As auto suppliers convalesce from 18 months of COVID-19 shutdowns and microchip shortages, more private equity firms are looking to snatch them up. And private equity firms are increasingly willing to pay higher prices if it means getting a crack at participating in the industry’s historic shift to electric vehicles and autonomous driving.

“This is a big year for financial investors in the automotive space,” said Dietmar Ostermann, U.S. automotive advisory leader for the international financial advisory firm PwC. “More PE firms are entering the automotive space because they see this interesting technology revolution taking place in electric vehicles and connected cars. And there is a feeling among some of them that they’re smarter than the auto industry because automotive isn’t used to dealing with big change.

“They want in.”

PwC estimates that 2021 will see 174 supplier M&A deals by year-end, up from 101 last year and 159 in pre-pandemic 2019. In its new analysis of global supplier activity, PwC found that 30 percent of this year’s deals are going to private equity firms, rather than to fellow auto parts companies.

Also playing a larger role in industry M&A activity today: SPACs, or special-purpose acquisition companies. SPACs are investment vehicles that allow an entity that has no specific business, but has access to the stock market, to acquire a company and instantly make it a publicly traded business with an influx of new capital.

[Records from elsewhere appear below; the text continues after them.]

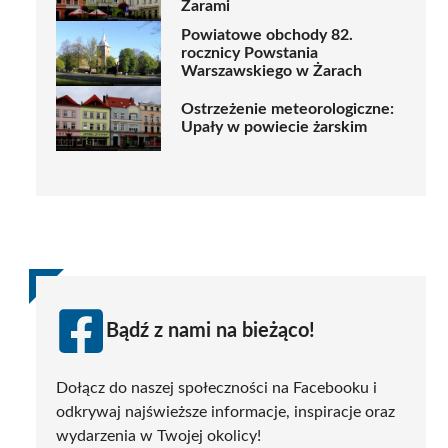
Żarami
Powiatowe obchody 82.
rocznicy Powstania
Warszawskiego w Żarach
Ostrzeżenie meteorologiczne:
Upały w powiecie żarskim
Bądź z nami na bieżąco!
Dołącz do naszej społeczności na Facebooku i
odkrywaj najświeższe informacje, inspiracje oraz
wydarzenia w Twojej okolicy!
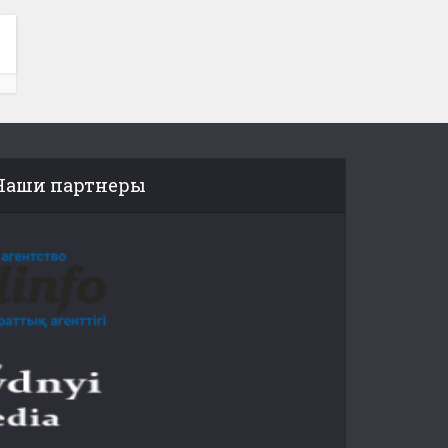
Наши партнеры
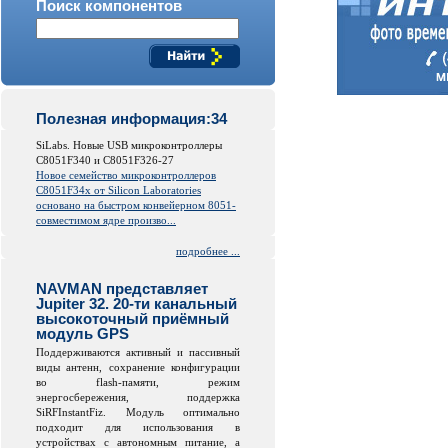
Поиск компонентов
Полезная информация:34
SiLabs. Новые USB микроконтроллеры
C8051F340 и C8051F326-27
Новое семейство микроконтроллеров
C8051F34x от
Silicon
Laboratories
основано на быстром конвейерном 8051-
совместимом ядре произво...
подробнее ...
NAVMAN представляет
Jupiter 32. 20-ти канальный
высокоточный приёмный
модуль GPS
Поддерживаются активный и пассивный
виды антенн, сохранение конфигурации
во
flash
-памяти, режим
энергосбережения, поддержка
SiRFInstantFiz. Модуль оптимально
подходит для использования в
устройствах с автономным питание, а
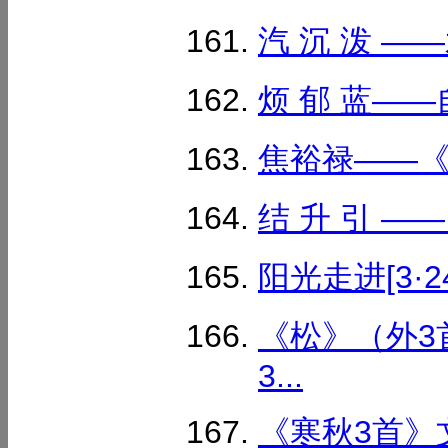
汽 沉 泼 —
烦 郁 蓝——
焦裕禄——《汉
结 升 引 —
阳光走进[3·24]
《松》（外3
3...
《寒秋3首》文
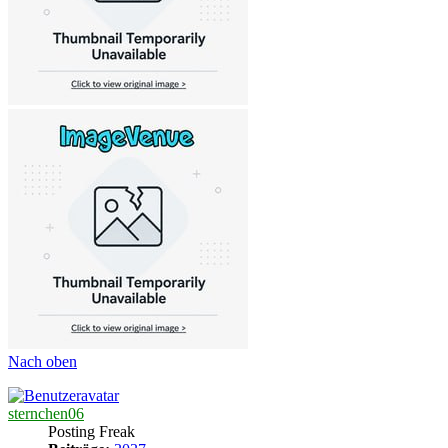
Nach oben
sternchen06
Posting Freak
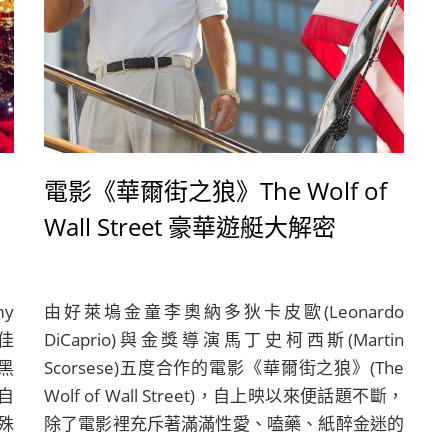
電影《華爾街之狼》The Wolf of
Wall Street 豪華遊艇大解密
y
由好萊塢金童李奧納多狄卡皮歐(Leonardo
佳
DiCaprio)與金獎導演馬丁史柯西斯(Martin
國黑
Scorsese)五度合作的電影《華爾街之狼》(The
《自
Wolf of Wall Street)，自上映以來便話題不斷，
殊
除了電影裡充斥著滿滿性愛、嗑藥、紙醉金迷的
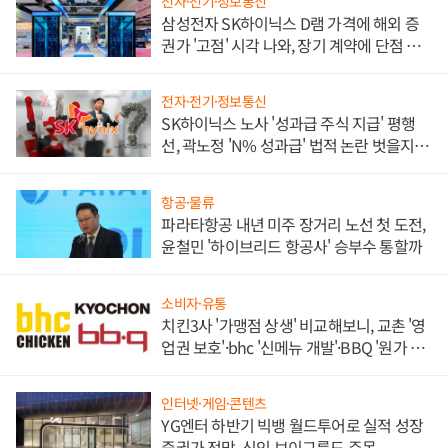
전자·전기·정보통신
삼성전자 SK하이닉스 D램 가격에 해외 증
권가 '고점' 시각 나와, 장기 계약에 단점 부
각
전자·전기·정보통신
SK하이닉스 노사 '성과급 주식 지급' 평행
선, 곽노정 'N% 성과급' 법적 논란 벗을지 주
목
항공·물류
파라타항공 내년 미주 장거리 노선 첫 도전,
윤철민 '하이브리드 항공사' 승부수 통할까
소비자·유통
치킨3사 '가맹점 상생' 비교해보니, 교촌 '영
업권 보호'·bhc '신메뉴 개발'·BBQ '원가 부
담'
인터넷·게임·콘텐츠
YG엔터 하반기 빅뱅 월드투어로 실적 성장
증권가 전망, 신인 보이그룹도 주목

PwC found that 70 percent of this year’s 10 largest completed deals and 10 largest pending deals involve a SPAC.

The financial firm estimates there are 600 more SPACs in the market today that could make similar plays. They are not all focused on automotive, Ostermann pointed out. “But if only 10 percent of them are, that’s potentially another 60 large deals waiting to happen.”

Half of the megadeals in the industry have been for companies in the fields of battery-related technologies, sensors and software, according to PwC. And that new interest is pushing business valuations higher, Ostermann said.

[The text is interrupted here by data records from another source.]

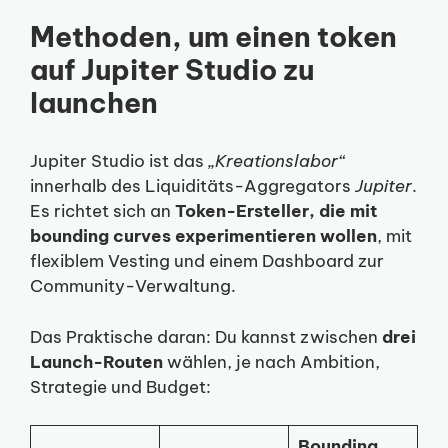
Methoden, um einen token
auf Jupiter Studio zu
launchen
Jupiter Studio ist das
„Kreationslabor“
innerhalb des Liquiditäts-Aggregators
Jupiter
.
Es richtet sich an
Token-Ersteller, die mit
bounding curves experimentieren wollen
, mit
flexiblem Vesting und einem Dashboard zur
Community-Verwaltung.
Das Praktische daran: Du kannst zwischen
drei
Launch-Routen
wählen, je nach Ambition,
Strategie und Budget:
Bounding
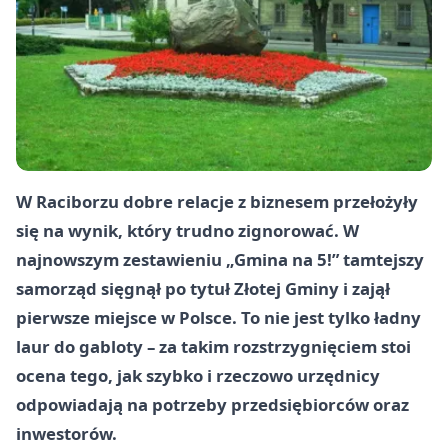
W Raciborzu dobre relacje z biznesem przełożyły
się na wynik, który trudno zignorować. W
najnowszym zestawieniu „Gmina na 5!” tamtejszy
samorząd sięgnął po tytuł Złotej Gminy i zajął
pierwsze miejsce w Polsce. To nie jest tylko ładny
laur do gabloty – za takim rozstrzygnięciem stoi
ocena tego, jak szybko i rzeczowo urzędnicy
odpowiadają na potrzeby przedsiębiorców oraz
inwestorów.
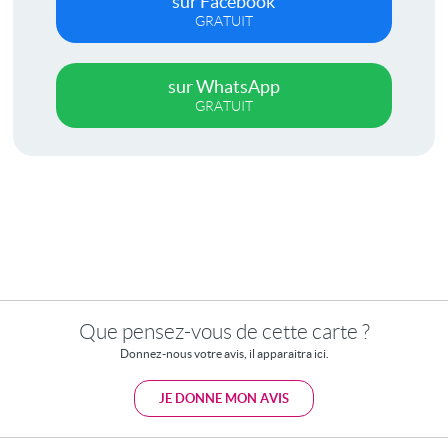
sur Facebook
GRATUIT
sur WhatsApp
GRATUIT
Que pensez-vous de cette carte ?
Donnez-nous votre avis, il apparaitra ici.
JE DONNE MON AVIS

“Last year during COVID, we were seeing valuations decline. But it’s clear that we’ve reached the bottom and now valuations are starting to come back up,” he said. “Automotive acquisitions are going to be more expensive going forward. So buying now would be better than buying a year from now.”

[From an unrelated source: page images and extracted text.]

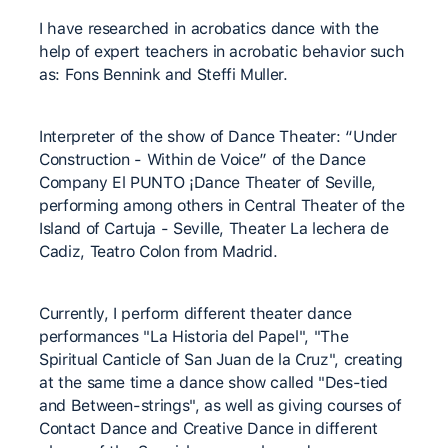
I have researched in acrobatics dance with the
help of expert teachers in acrobatic behavior such
as: Fons Bennink and Steffi Muller.
Interpreter of the show of Dance Theater: “Under
Construction - Within de Voice” of the Dance
Company El PUNTO ¡Dance Theater of Seville,
performing among others in Central Theater of the
Island of Cartuja - Seville, Theater La lechera de
Cadiz, Teatro Colon from Madrid.
Currently, I perform different theater dance
performances "La Historia del Papel", "The
Spiritual Canticle of San Juan de la Cruz", creating
at the same time a dance show called "Des-tied
and Between-strings", as well as giving courses of
Contact Dance and Creative Dance in different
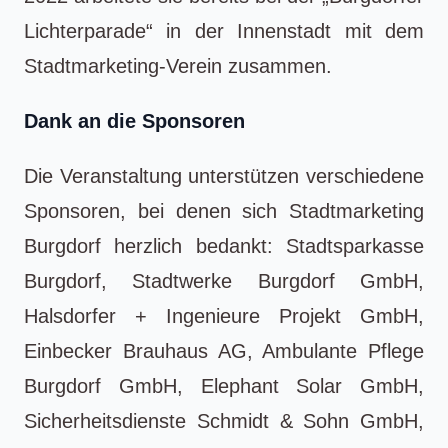
Lichterparade“ in der Innenstadt mit dem
Stadtmarketing-Verein zusammen.
Dank an die Sponsoren
Die Veranstaltung unterstützen verschiedene
Sponsoren, bei denen sich Stadtmarketing
Burgdorf herzlich bedankt: Stadtsparkasse
Burgdorf, Stadtwerke Burgdorf GmbH,
Halsdorfer + Ingenieure Projekt GmbH,
Einbecker Brauhaus AG, Ambulante Pflege
Burgdorf GmbH, Elephant Solar GmbH,
Sicherheitsdienste Schmidt & Sohn GmbH,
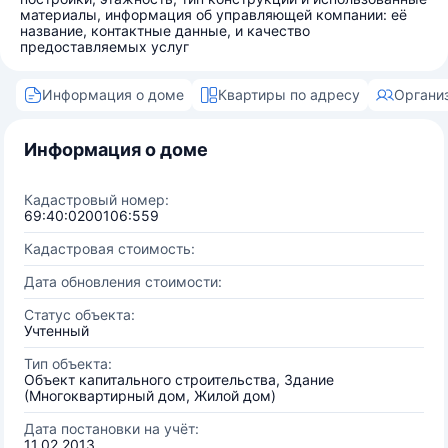
материалы, информация об управляющей компании: её
название, контактные данные, и качество
предоставляемых услуг
Информация о доме
Квартиры по адресу
Органи
Информация о доме
Кадастровый номер:
69:40:0200106:559
Кадастровая стоимость:
Дата обновления стоимости:
Статус объекта:
Учтенный
Тип объекта:
Объект капитального строительства, Здание
(Многоквартирный дом, Жилой дом)
Дата постановки на учёт:
11.02.2013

But the crisis isn’t over yet, Ostermann warns.

“It is still the case that 25 percent of the world’s largest suppliers show some sign of distress,” he said. “They still face a liquidity situation.”

PwC tracks about 650 suppliers around the world that are publicly traded and have more than $50 million in sales.

“We believe there are two to six North American suppliers that will not make it, and probably the same number in Europe, with a larger number in Asia,” he said. “It’s reasonable to assume that the numbers are similar among large private suppliers.”

The double whammy of COVID-19 shutdowns and microchip shortages have threatened the health of many auto suppliers around the world since early 2020.

But PwC found that many of them managed to steer through the crisis with the help of government support funds, more-lenient debt arrangements with their lenders, reductions in business overhead and headcount, and surging demand for parts now from automakers.

“The picture is turning around,” Ostermann said. “We had a massive performance uptick in the final quarter of 2020. The industry comeback in North America and China — less so Europe — was phenomenal, and a lot of suppliers made up in the back end of the year.”